- **Your goal**: Write out the listing below exactly, beginning at its first line and ending with the line that contains "SESCAM disponen ya de".

****************

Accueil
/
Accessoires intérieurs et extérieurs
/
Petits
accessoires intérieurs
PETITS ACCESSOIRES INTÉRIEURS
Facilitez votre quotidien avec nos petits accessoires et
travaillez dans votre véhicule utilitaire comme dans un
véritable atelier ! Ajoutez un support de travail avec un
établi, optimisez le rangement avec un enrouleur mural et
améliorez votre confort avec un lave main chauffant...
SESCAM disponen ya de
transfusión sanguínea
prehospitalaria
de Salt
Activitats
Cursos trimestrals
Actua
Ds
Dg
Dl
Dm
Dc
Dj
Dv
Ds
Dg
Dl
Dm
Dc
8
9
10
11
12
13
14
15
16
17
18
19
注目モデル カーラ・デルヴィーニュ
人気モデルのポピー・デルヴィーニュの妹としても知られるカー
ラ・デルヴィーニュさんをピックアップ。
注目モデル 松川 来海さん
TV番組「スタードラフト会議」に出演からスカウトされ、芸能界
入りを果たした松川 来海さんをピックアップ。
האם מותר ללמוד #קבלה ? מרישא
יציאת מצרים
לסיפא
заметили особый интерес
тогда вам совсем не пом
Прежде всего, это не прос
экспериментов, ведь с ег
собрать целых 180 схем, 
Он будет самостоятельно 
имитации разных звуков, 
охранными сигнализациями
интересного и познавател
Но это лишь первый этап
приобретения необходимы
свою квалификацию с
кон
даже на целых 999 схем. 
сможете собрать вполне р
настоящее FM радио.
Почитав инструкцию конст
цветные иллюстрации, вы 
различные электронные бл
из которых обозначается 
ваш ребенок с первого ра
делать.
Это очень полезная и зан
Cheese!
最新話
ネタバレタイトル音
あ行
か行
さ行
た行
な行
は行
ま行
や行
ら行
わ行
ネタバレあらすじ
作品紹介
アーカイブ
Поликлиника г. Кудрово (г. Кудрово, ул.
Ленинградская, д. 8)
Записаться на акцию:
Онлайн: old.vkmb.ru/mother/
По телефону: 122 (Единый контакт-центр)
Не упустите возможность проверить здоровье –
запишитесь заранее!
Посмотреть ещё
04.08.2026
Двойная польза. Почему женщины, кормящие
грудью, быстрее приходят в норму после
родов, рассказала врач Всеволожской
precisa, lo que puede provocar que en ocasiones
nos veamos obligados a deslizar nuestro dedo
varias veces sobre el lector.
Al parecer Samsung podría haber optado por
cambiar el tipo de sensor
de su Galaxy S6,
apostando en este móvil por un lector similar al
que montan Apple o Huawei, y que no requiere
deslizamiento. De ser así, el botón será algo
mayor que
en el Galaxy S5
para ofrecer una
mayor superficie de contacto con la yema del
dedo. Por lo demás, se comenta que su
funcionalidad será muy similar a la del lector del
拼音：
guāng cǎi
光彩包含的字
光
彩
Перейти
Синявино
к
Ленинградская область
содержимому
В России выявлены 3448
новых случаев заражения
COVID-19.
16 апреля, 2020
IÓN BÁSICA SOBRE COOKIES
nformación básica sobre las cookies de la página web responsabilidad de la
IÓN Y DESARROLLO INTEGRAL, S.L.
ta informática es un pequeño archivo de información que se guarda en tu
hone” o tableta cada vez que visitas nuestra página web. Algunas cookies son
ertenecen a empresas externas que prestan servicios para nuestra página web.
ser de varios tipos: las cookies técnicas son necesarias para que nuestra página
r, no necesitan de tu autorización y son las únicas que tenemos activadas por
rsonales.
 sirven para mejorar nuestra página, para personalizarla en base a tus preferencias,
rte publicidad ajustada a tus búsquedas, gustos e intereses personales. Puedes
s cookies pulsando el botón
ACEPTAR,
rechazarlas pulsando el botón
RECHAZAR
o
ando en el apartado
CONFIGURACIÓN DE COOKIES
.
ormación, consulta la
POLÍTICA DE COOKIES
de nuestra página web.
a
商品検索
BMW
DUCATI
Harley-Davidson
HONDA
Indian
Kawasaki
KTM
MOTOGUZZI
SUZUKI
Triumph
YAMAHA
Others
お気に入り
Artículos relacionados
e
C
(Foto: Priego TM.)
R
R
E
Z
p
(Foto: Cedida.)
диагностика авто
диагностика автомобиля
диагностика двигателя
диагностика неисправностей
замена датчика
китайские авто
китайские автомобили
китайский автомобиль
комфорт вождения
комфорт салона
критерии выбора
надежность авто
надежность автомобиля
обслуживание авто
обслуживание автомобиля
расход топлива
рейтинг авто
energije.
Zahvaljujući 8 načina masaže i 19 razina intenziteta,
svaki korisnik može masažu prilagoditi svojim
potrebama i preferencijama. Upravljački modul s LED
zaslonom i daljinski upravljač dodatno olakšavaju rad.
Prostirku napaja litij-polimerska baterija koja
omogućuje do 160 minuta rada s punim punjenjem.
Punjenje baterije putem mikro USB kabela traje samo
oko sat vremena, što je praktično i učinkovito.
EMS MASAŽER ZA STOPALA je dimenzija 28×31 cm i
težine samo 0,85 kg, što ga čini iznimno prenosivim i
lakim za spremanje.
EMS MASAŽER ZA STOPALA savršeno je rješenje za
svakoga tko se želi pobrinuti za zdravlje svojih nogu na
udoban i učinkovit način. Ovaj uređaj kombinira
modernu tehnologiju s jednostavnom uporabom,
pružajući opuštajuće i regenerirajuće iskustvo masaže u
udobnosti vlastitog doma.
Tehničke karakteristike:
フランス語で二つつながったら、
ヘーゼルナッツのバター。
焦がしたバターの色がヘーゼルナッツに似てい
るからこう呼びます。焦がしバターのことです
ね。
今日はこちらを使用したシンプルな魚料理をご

****************

- **Solution to the problem**:
Accueil
/
Accessoires intérieurs et extérieurs
/
Petits
accessoires intérieurs
PETITS ACCESSOIRES INTÉRIEURS
Facilitez votre quotidien avec nos petits accessoires et
travaillez dans votre véhicule utilitaire comme dans un
véritable atelier ! Ajoutez un support de travail avec un
établi, optimisez le rangement avec un enrouleur mural et
améliorez votre confort avec un lave main chauffant...
SESCAM disponen ya de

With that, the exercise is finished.